Larry Ellison: Amazon, Salesforce.com Are Now Oracle's Biggest Competitors
That's the message he gave yesterday at a keynote speech in San Francisco in an event to promote Oracle's human resources cloud.
With that, he declared that his biggest competitor in the hardware market "used to be IBM, now I think it's Amazon," he said on stage. As PC World's James Niccolai reports, he also said:
"Our competitors are this whole new generation of cloud companies. We're focused on the infrastructure companies like Amazon and the SaaS companies like Salesforce ...
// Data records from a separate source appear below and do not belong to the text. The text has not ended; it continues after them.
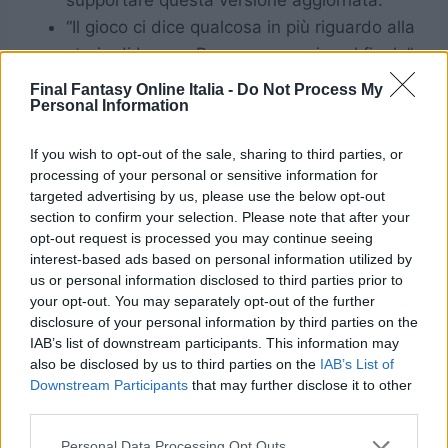
supportare questa versione aggiornata.”
“Il gioco ci dice qualcosa in più riguardo alla
storia di Lann e Reynn successiva al finale”
“Anche se non ci sono piani ufficiali per un
Final Fantasy Online Italia -
Do Not Process My
Personal Information
sequel, ho già scritto tutta la trama. Se
Square Enix dovesse darci la sua
If you wish to opt-out of the sale, sharing to third parties, or
approvazione, potremmo iniziare lo
processing of your personal or sensitive information for
sviluppo immediatamente.”
targeted advertising by us, please use the below opt-out
“Molti si chiedevano se le battute di Lann
section to confirm your selection. Please note that after your
opt-out request is processed you may continue seeing
fossero realmente necessarie, dunque
interest-based ads based on personal information utilized by
avevamo considerato un’opzione che
us or personal information disclosed to third parties prior to
permetteva di disattivarle; era
your opt-out. You may separately opt-out of the further
disclosure of your personal information by third parties on the
praticamente ultimata, ma ci dispiaceva
IAB’s list of downstream participants. This information may
per lui, dunque ci abbiamo ripensato.”
also be disclosed by us to third parties on the
IAB’s List of
“Per il secondo playthrough, avevo
Downstream Participants
that may further disclose it to other
inizialmente preso in considerazione di
third parties.
inserire una voce fuori campo che
Personal Data Processing Opt Outs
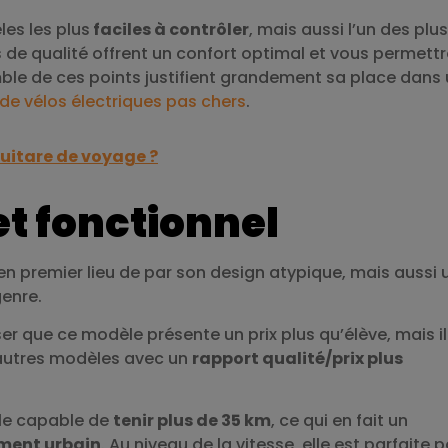
les les plus
faciles à contrôler
, mais aussi l’un des plus
 de qualité offrent un confort optimal et vous permett
le de ces points justifient grandement sa place dans 
de vélos électriques pas chers
.
guitare de voyage ?
 et fonctionnel
 en premier lieu de par son design atypique, mais aussi 
genre.
nser que ce modèle présente un prix plus qu’élève, mais il
s autres modèles avec un
rapport qualité/prix plus
ule capable de
tenir plus de 35 km
, ce qui en fait un
ement urbain
. Au niveau de la vitesse, elle est parfaite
"We just swapped a bunch of big guys-IBM and SAP-for a bunch of other guys; small but agile."
The focus on the cloud is understandable. All the giant enterprise IT companies are doing the same - HP, Dell, Cisco, VMware, etc. - because cloud promises to be a huge, fresh area of growth as enterprises buy more of their IT needs as a monthly service delivered over the Internet instead of buying software and hardware and building it all in-house themselves.
Enterprise spending on the type of cloud computing that Amazon offers is currently growing by 36% a year. This will be a $20 billion market by the end of 2016, the 451 Group Reports.
Oracle won't shake IBM off its tail that easily. IBM has also vowed to grab the cloud computing market away from Amazon and is gunning to turn cloud computing into a $7 billion business for itself by the end of 2015.
Disclosure: Jeff Bezos is an investor in Business Insider through his personal investment company Bezos Expeditions.